Ocurrió en la misma geografía donde en estepas oníricas galopan unicornios azules bajo un triple Sol. O en esas ciudades nocturnas, conocidas y ajenas a la vez, donde caminamos relajados junto a muertos queridos. Con abismos insondables donde caemos en busca de emociones intensas porque generalmente levantamos vuelo antes de tocar el suelo. El País de los Sueños que no aparece en Google Earth por motivos que ignoro pero debe tener algo de conspiración global, porque todos lo visitamos cuando menos una vez al día.
Fue un día, mejor, una noche, en que volví a cruzar su frontera para adentrarme en un territorio conocido en sus regiones felices pero también en sus marismas. En esas tierras baldías que los lugareños llaman “pesadillas” y que deberíamos –si pudiéramos- evitar. No es importante contar los detalles que en otras visitas me llevaron a trabar amistad con una familia que radicaba cerca de la frontera; sólo valga señalar que una de las hijas había ingresado poco tiempo atrás como monja en un monasterio reciente de las cercanías. Unas visitas a la aldea en otras noches de sueños y un puñado de palabras afectuosas bastaron para que me invitara a conocer, aunque más no fuera fugazmente (¿pero hay algo no fugaz en un sueño?) el interior de aquél.
Y entonces allí estaba, caminando con mi anfitriona entre las obras de construcción aún en marcha. No tenía sentido tratar de tomar apuntes y bosquejos a mano alzada. Por alguna razón, nunca pude cruzar de nuevo aquella frontera conservando algo de lo recogido del otro lado. Pero recuerdo claramente que mientras observábamos desde fuera cómo se consolidaban los futuros sepulcros de material frente al altar de la capilla, mi guía me resumía, en voz queda, las vicisitudes de fundación del lugar.
Porque era brillante. Poderosos personajes de la región habían amasado una fortuna con dineros, a fin de cuentas, robados a los bolsillos de los aldeanos, cambiando sus esperanzas –que en el país Del Otro Lado se pueden convertir en dólares en lugares habilitados sólo para ellos, que después de todo, en la geografía de sueños también existen porque pueblan las fantasías de los humanos de tal manera que en el mundo de la vigilia no es seguro guardarlos, por lo que en ocasiones los poderes de las sombras los transfieren a sus cuentas en el Otro Lado- por espejitos de colores en cuyos reversos se escribían frases de pegadiza propaganda, redactados en aspectaciones planetarias muy bien estudiadas porque, de esa manera, ejercían un influjo hipnótico en quienes las leyeran, enamorados al instante de las mismas con merma absoluta de la capacidad de observar críticamente.

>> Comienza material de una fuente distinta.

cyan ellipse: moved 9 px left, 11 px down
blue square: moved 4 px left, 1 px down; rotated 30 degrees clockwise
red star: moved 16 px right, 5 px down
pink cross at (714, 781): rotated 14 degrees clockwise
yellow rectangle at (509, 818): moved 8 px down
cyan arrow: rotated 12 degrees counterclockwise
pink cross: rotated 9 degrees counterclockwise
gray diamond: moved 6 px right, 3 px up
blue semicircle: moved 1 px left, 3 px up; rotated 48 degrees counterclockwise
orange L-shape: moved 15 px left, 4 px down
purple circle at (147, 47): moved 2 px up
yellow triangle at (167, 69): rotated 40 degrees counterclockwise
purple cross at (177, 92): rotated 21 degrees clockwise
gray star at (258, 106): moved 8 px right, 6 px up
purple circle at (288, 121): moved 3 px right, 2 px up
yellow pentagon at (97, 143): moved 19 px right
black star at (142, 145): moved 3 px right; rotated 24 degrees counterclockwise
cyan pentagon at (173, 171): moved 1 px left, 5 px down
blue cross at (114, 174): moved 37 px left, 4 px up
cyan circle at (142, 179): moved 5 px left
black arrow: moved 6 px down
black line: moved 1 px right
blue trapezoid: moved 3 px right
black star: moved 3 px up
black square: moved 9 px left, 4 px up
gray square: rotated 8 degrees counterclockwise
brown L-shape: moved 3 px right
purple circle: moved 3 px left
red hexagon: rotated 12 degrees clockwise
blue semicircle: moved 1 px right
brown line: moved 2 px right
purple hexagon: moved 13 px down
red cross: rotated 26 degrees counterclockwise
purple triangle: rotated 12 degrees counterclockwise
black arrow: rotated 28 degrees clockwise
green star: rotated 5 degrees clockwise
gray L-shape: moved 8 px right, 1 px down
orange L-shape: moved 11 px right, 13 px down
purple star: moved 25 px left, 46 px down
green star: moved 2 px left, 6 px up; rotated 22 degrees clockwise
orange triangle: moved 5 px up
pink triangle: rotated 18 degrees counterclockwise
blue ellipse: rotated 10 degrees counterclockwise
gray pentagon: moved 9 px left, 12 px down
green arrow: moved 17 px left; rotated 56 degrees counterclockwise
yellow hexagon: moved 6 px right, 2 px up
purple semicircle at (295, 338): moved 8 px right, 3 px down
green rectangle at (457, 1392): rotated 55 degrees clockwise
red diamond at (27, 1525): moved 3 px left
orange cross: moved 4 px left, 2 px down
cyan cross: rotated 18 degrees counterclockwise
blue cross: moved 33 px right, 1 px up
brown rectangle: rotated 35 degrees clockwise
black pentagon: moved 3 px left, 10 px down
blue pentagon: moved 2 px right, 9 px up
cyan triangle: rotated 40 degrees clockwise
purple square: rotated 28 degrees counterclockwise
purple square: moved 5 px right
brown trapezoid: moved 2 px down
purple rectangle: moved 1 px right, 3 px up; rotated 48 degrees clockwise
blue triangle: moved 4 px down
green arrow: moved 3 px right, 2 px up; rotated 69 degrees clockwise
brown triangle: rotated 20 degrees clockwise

Pero corrían perturbadores rumores que se aproximaba un eclipse que, al alterar esas conjunciones astrológicas, desnudaría esa trama sutil e irreal. Por eso los poderosos habían elegido el convento para ocultar aquellos dólares. Logrado, en meses de afiebradas negociaciones, crear un orden religiosa, monástica, nacida a la sombra de montañas de billetes e influencias. Obtenido la autorización para sepultar a sus líderes más carismáticos dentro de la naciente iglesia –como esos centenarios, a veces milenarios sepulcros que en tantos viajes (pero en este mundo, el de este lado) había observado, sellados para una cierta eternidad bajo el paso impertérrito de miles de viandantes- porque las particulares y bizantinas leyes de esas tierras hacía que quienes vistieran hábitos fuesen juzgados por leyes distintas a las de los aldeanos, más lentas, más morosas. Y me susurraba la monjita, pidiéndome jurar secreto, que el epítome de la genialidad era que en esos sepulcros sobre los cuales el ritual religioso rogaría por el eterno descanso de esas almas, no había ni féretros, ni osarios, ni urnas porque los féretros, los osarios y las urnas estarían sepultados con nombres desconocidos en cementerios aún más desconocidos cediendo graciosamente su lugar a casi incontables bolsos con esperanzas convertidas en moneda. Había algo maravillosamente bizarro en imaginar tantos devotos de rodillas en oración futura frente al reservorio de los placeres de unos pocos…..
Había cámaras de seguridad. Alambrados de púas. Armas también. Monjes guerreros, templarios mafiosos de un país imposible que sólo existe en sueños.
Abrí los ojos, demorando unos segundos en ubicarme en tiempo y espacio. Me había dormido, después de todo como tantas noches, con la televisión encendida. La miré casi con indiferencia, mientras el relator de noticias hablaba de no sé qué lugar de mi país y las imágenes mostraban a un calvo señor, con casco y chaleco antibalas.